» **TASK TO COMPLETE**:
Copy each line that includes the string "Langley" from the material into your answer.

» **DATASET**:

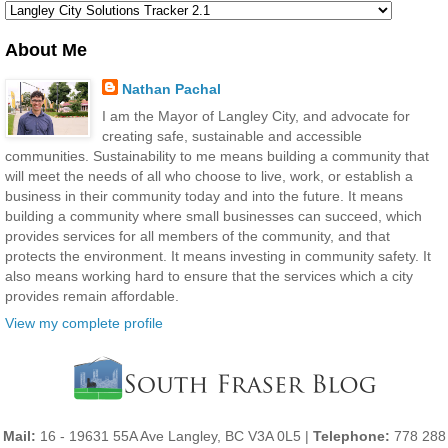
About Me
Nathan Pachal
I am the Mayor of Langley City, and advocate for
creating safe, sustainable and accessible
communities. Sustainability to me means building a community that
will meet the needs of all who choose to live, work, or establish a
business in their community today and into the future. It means
building a community where small businesses can succeed, which
provides services for all members of the community, and that
protects the environment. It means investing in community safety. It
also means working hard to ensure that the services which a city
provides remain affordable.
View my complete profile
Mail:
16 - 19631 55A Ave Langley, BC V3A 0L5 |
Telephone:
778 288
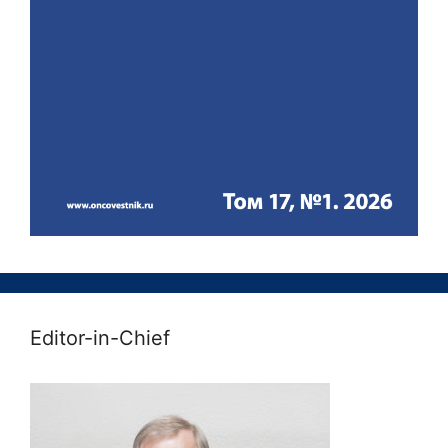
Editor-in-Chief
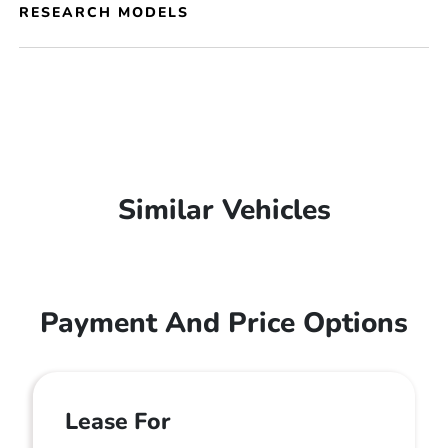
RESEARCH MODELS
Similar Vehicles
Payment And Price Options
Lease For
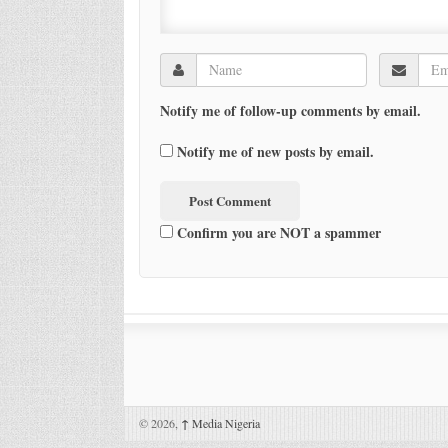
Notify me of follow-up comments by email.
Notify me of new posts by email.
Confirm you are NOT a spammer
© 2026,
↑
Media Nigeria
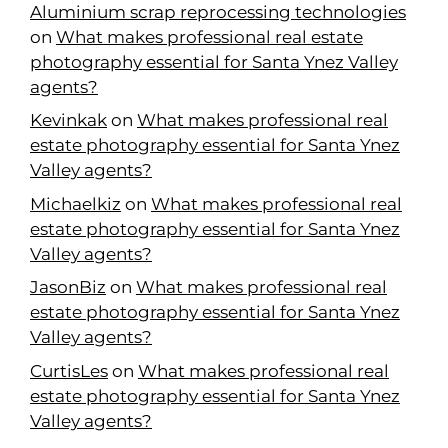
Aluminium scrap reprocessing technologies
on
What makes professional real estate
photography essential for Santa Ynez Valley
agents?
Kevinkak
on
What makes professional real
estate photography essential for Santa Ynez
Valley agents?
Michaelkiz
on
What makes professional real
estate photography essential for Santa Ynez
Valley agents?
JasonBiz
on
What makes professional real
estate photography essential for Santa Ynez
Valley agents?
CurtisLes
on
What makes professional real
estate photography essential for Santa Ynez
Valley agents?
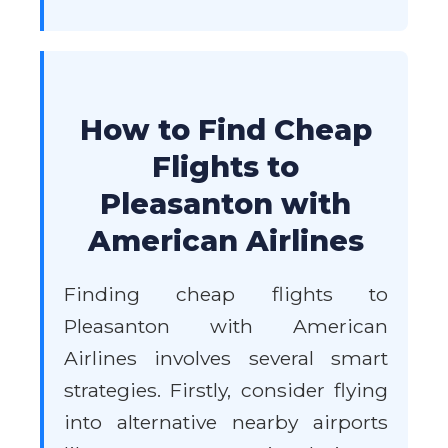
How to Find Cheap
Flights to
Pleasanton with
American Airlines
Finding cheap flights to
Pleasanton with American
Airlines involves several smart
strategies. Firstly, consider flying
into alternative nearby airports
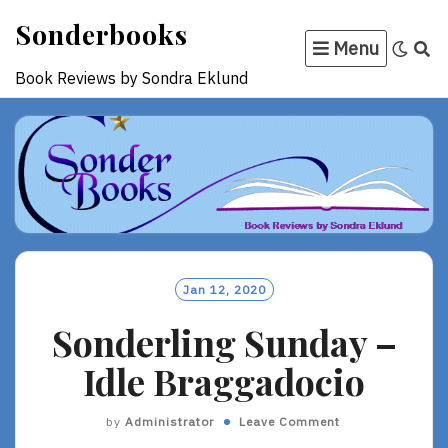
Skip
Sonderbooks
to
Menu
content
Book Reviews by Sondra Eklund
Jan 12, 2020
Sonderling Sunday –
Idle Braggadocio
by
Administrator
Leave Comment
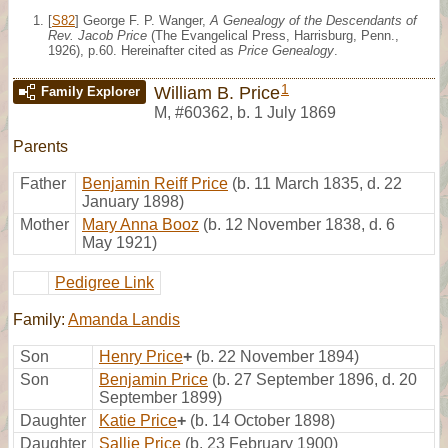
[
S82
] George F. P. Wanger,
A Genealogy of the Descendants of
Rev. Jacob Price
(The Evangelical Press, Harrisburg, Penn.,
1926), p.60. Hereinafter cited as
Price Genealogy
.
1
William B. Price
Family Explorer
M
,
#60362
,
b. 1 July 1869
Parents
Father
Benjamin Reiff Price
(b. 11 March 1835, d. 22
January 1898)
Mother
Mary Anna Booz
(b. 12 November 1838, d. 6
May 1921)
Pedigree Link
Family:
Amanda Landis
Son
Henry Price
+
(b. 22 November 1894)
Son
Benjamin Price
(b. 27 September 1896, d. 20
September 1899)
Daughter
Katie Price
+
(b. 14 October 1898)
Daughter
Sallie Price
(b. 23 February 1900)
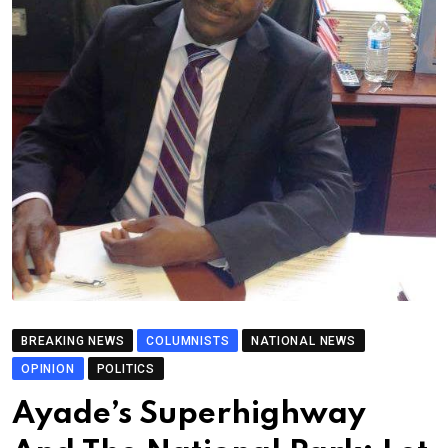
BREAKING NEWS
COLUMNISTS
NATIONAL NEWS
OPINION
POLITICS
Ayade’s Superhighway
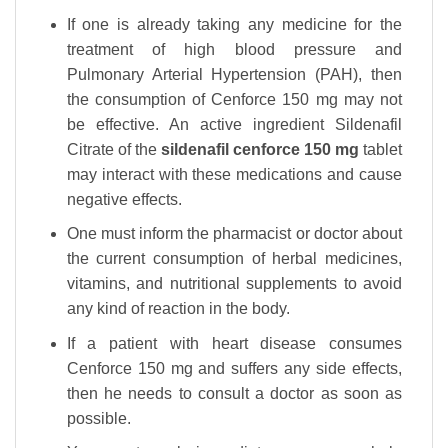
If one is already taking any medicine for the
treatment of high blood pressure and
Pulmonary Arterial Hypertension (PAH), then
the consumption of Cenforce 150 mg may not
be effective. An active ingredient Sildenafil
Citrate of the
sildenafil cenforce 150 mg
tablet
may interact with these medications and cause
negative effects.
One must inform the pharmacist or doctor about
the current consumption of herbal medicines,
vitamins, and nutritional supplements to avoid
any kind of reaction in the body.
If a patient with heart disease consumes
Cenforce 150 mg and suffers any side effects,
then he needs to consult a doctor as soon as
possible.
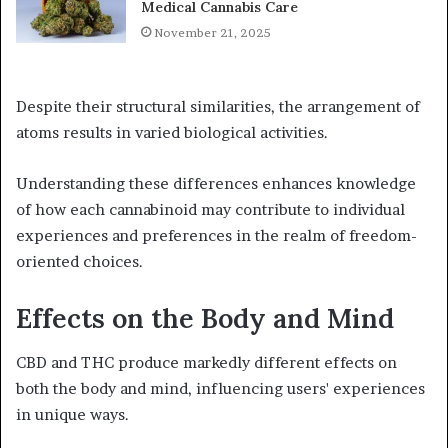
Medical Cannabis Care
November 21, 2025
Despite their structural similarities, the arrangement of
atoms results in varied biological activities.
Understanding these differences enhances knowledge
of how each cannabinoid may contribute to individual
experiences and preferences in the realm of freedom-
oriented choices.
Effects on the Body and Mind
CBD and THC produce markedly different effects on
both the body and mind, influencing users' experiences
in unique ways.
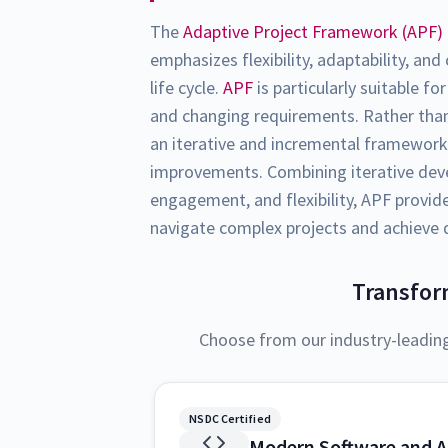
The
Adaptive Project Framework (APF)
emphasizes flexibility, adaptability, an
life cycle.
APF
is particularly suitable fo
and changing requirements. Rather than
an iterative and incremental framework
improvements. Combining iterative dev
engagement, and flexibility, APF provid
navigate complex projects and achieve
Transfor
Choose from our industry-leadin
NSDC Certified
Modern Software and A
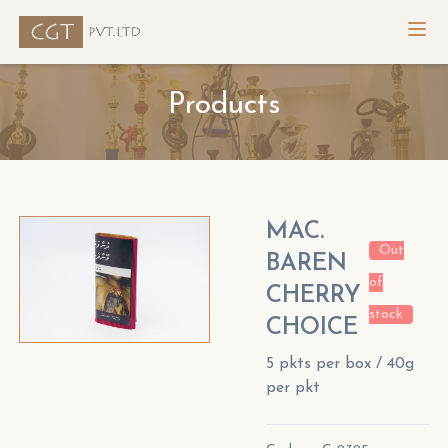
Products
MAC.
Out
BAREN
of
CHERRY
stock
CHOICE
5 pkts per box / 40g
per pkt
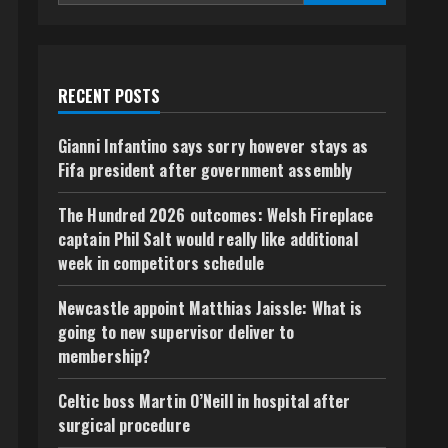
RECENT POSTS
Gianni Infantino says sorry however stays as
Fifa president after government assembly
The Hundred 2026 outcomes: Welsh Fireplace
captain Phil Salt would really like additional
week in competitors schedule
Newcastle appoint Matthias Jaissle: What is
going to new supervisor deliver to
membership?
Celtic boss Martin O’Neill in hospital after
surgical procedure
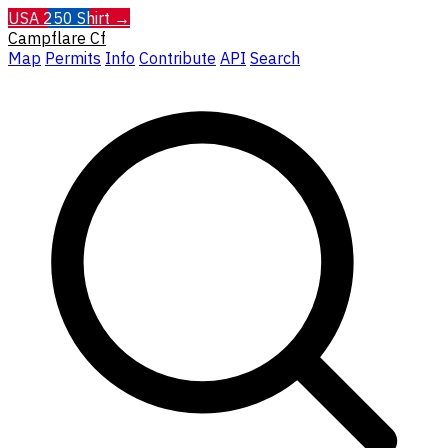
USA 250 Shirt →
Campflare
Cf
Map
Permits
Info
Contribute
API
Search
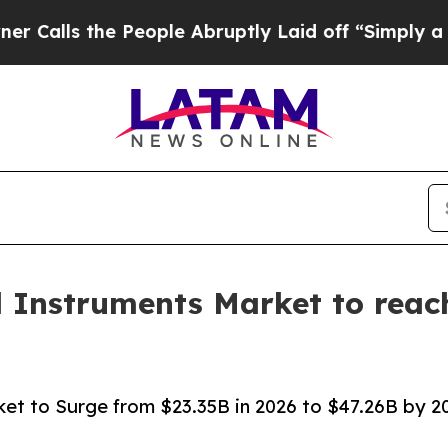
People Abruptly Laid off “Simply a Math Probl
l Instruments Market to reach
ket to Surge from $23.35B in 2026 to $47.26B by 203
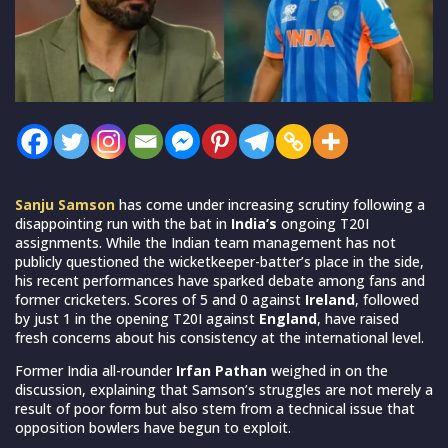
Sanju Samson
has come under increasing scrutiny following a
disappointing run with the bat in
India’s
ongoing T20I
assignments. While the Indian team management has not
publicly questioned the wicketkeeper-batter’s place in the side,
his recent performances have sparked debate among fans and
former cricketers. Scores of 5 and 0 against
Ireland
, followed
by just 1 in the opening T20I against
England
, have raised
fresh concerns about his consistency at the international level.
Former India all-rounder
Irfan Pathan
weighed in on the
discussion, explaining that Samson’s struggles are not merely a
result of poor form but also stem from a technical issue that
opposition bowlers have begun to exploit.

» **REPLY**:
I am the Mayor of Langley City, and advocate for
16 - 19631 55A Ave Langley, BC V3A 0L5 |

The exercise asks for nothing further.